Following this December 2019, COVID-19 has broken out and quickly spread from Wuhan, China despite personal protective equipment against COVID-19 worn by the people. More than 80,000 persons affected, and the attack killed 3,000 over sufferers. The National Health Commission of the People’s Republic of China stated that it was the most critical public health emergency and continuously updated the guidelines on COVID-19 diagnosis and practice, aiming to control the epidemic and reduce the mortality rate.
Early research indicated that the established cases and virus vehicles could be the affected source by person-to-person. Facing the great difficulty, more than 40,000 pharmaceutical staff offered to assist Wuhan, and tens of thousands of other therapeutic staff combined to fight the COVID-19 around China.

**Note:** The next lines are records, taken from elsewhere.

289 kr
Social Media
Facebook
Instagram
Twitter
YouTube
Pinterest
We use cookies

Personal Protective Equipment against covid-19 Outcomes
They served daily for 8–12 h wearing personal protective equipment(PPE) , including emergency masks, goggles, face shields, and protecting gowns. Regrettably, 80% of them stated that different skin blemishes damaged their health and raised the risk of disease.

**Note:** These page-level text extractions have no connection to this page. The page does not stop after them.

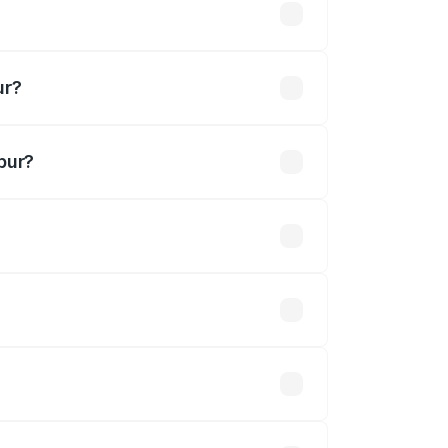
khs
ur?
pur?
 Cr.
 optional accessories.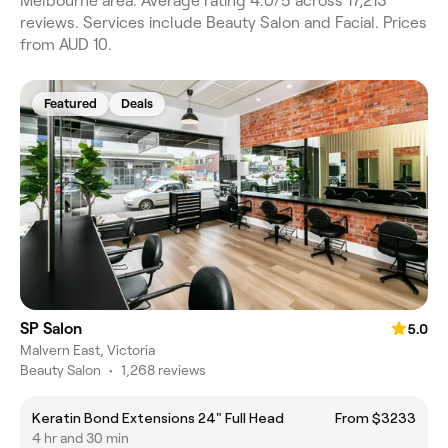
Melbourne area. Average rating 4.0/5 across 17,213
reviews. Services include Beauty Salon and Facial. Prices
from AUD 10.
Featured
Deals
SP Salon
5.0
Malvern East, Victoria
Beauty Salon
•
1,268 reviews
Keratin Bond Extensions 24" Full Head
From $3233
4 hr and 30 min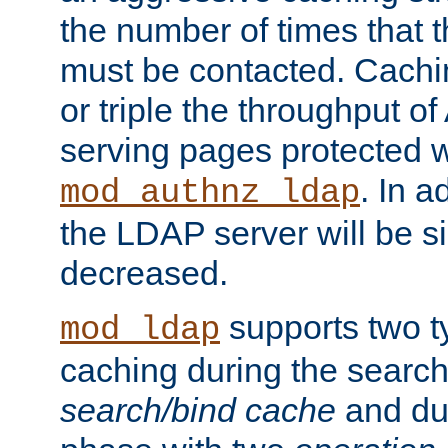
the number of times that 
must be contacted. Cachi
or triple the throughput o
serving pages protected w
. In a
mod_authnz_ldap
the LDAP server will be si
decreased.
supports two 
mod_ldap
caching during the search
search/bind cache
and du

Kinds of research published that device-related stress injury (DRPI),moisture-associated skin injury (MASD), and skin tears (ST), mostly happened in sufferers.
Still, no report of skin insults on medical staff wearing PPE has been seen. How were the prevalence and symptoms of skin lesions among medical staff? What were the difficulties in prevention and therapy?

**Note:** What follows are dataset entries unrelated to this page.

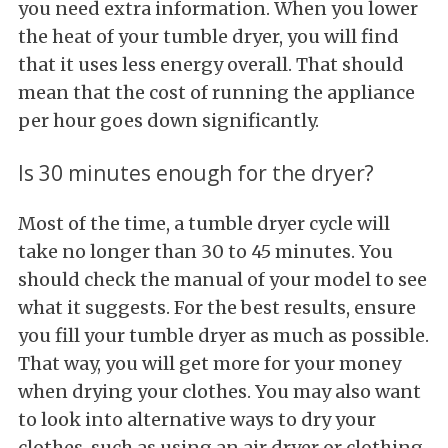
you need extra information. When you lower
the heat of your tumble dryer, you will find
that it uses less energy overall. That should
mean that the cost of running the appliance
per hour goes down significantly.
Is 30 minutes enough for the dryer?
Most of the time, a tumble dryer cycle will
take no longer than 30 to 45 minutes. You
should check the manual of your model to see
what it suggests. For the best results, ensure
you fill your tumble dryer as much as possible.
That way, you will get more for your money
when drying your clothes. You may also want
to look into alternative ways to dry your
clothes, such as using an air dryer or clothing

This should be directed primarily. Therefore, we sent a multicenter cross-sectional survey online to understand the kinds and currency, and related factors of skin wounds, to analyze the difficulties in the prevention and therapy of skin injuries among medical staff during the COVID-19 pandemic, and then to implement a basis for developing policies.
Screening Hospitals
The original size was based on the results of more than 80% skin damage described by the first batch of healing staff fighting COVID-19 in Wuhan; the legal error was 1.5% with a 95% confidence interval (CI) and calculated in 2,732 respondents.
Considering 10% of invalid applications, perhaps, a total of 3,036 respondents would be required. This research was supported by the Medical Ethics Committee of Jingling Hospital, Medical School of Nanjing University.
Participant inclusion rules were as follows. According to the guidelines of the management those therapeutic staff who cared for the different COVID-19 cases in emergency departments and screening hospitals were considered with moderate-risk exposure, and should wear surgical masks with goggles or emergency face masks and emergency gowns (called as grade 2 PPE); those therapeutic staff who cared for the COVID-19 patients in the catching area, intensive care units (ICUs), and privacy wards were considered with high-risk exposure.
Preventive Measures
We created a survey questionnaire according to related guides, study literature, and evaluated and reviewed three times by discussing statistics experts, nursing administrators, wound care experts, and feedback from some therapeutic staff in Wuhan.
It contained general data (gender, age, the current position, and occupation), report on the wearing of PPE (grade of PPE and daily wearing time, sweating), data of skin lesions (types, anatomical locations, the hardness of signs, and when they appeared), whether protection was taken (Yes/No), and what preventive measures were adopted (many choice) and rules adopted after injury (multiple choice).
We disseminated the questionnaire to the front-line medical staff via the WeChat social platform from February 8 to 22, 2020. The nominated competent person from 12 hospitals gave the questionnaire link to WeChat groups of therapeutic teams who were working in Wuhan and dangerous departments or isolation wards or ICUs in other hospitals around the country.
Autonomous Regions
Then the attachment was sent continuously to more working groups by WeChat to recruit enough medical staff. Members voluntarily used their cell phones to answer and submit the questionnaire answer online within two weeks.
In total, 4,308 accepted from 161 hospitals in 28 areas or autonomous regions in the whole country, and of the 4,306 respondents examined, 516 (12.0%) were male, 3,790 (88.0%) were female, 505 (11.7%) were doctors, and 3,801 (88.3%) were nurses.
Mean age was 32.5 ± 7.1 years, with 2,903 (67.4%) respondents <35 years and 1,403 (32.6%) respondents ≥35 years. Of them, 1,396 respondents (32.4%) and 2,910 respondents (67.6%) wore grade 3 and grade 2 PPE, individually.
The average regular wear time was 7.7 ± 2.9 h, with 14.3% (615 respondents) and 85.7% (3,691 respondents) daily wear time ≤four and >4 h, sequentially. There were 34.1% (1,467 respondents) with heavy sweating while wearing PPE.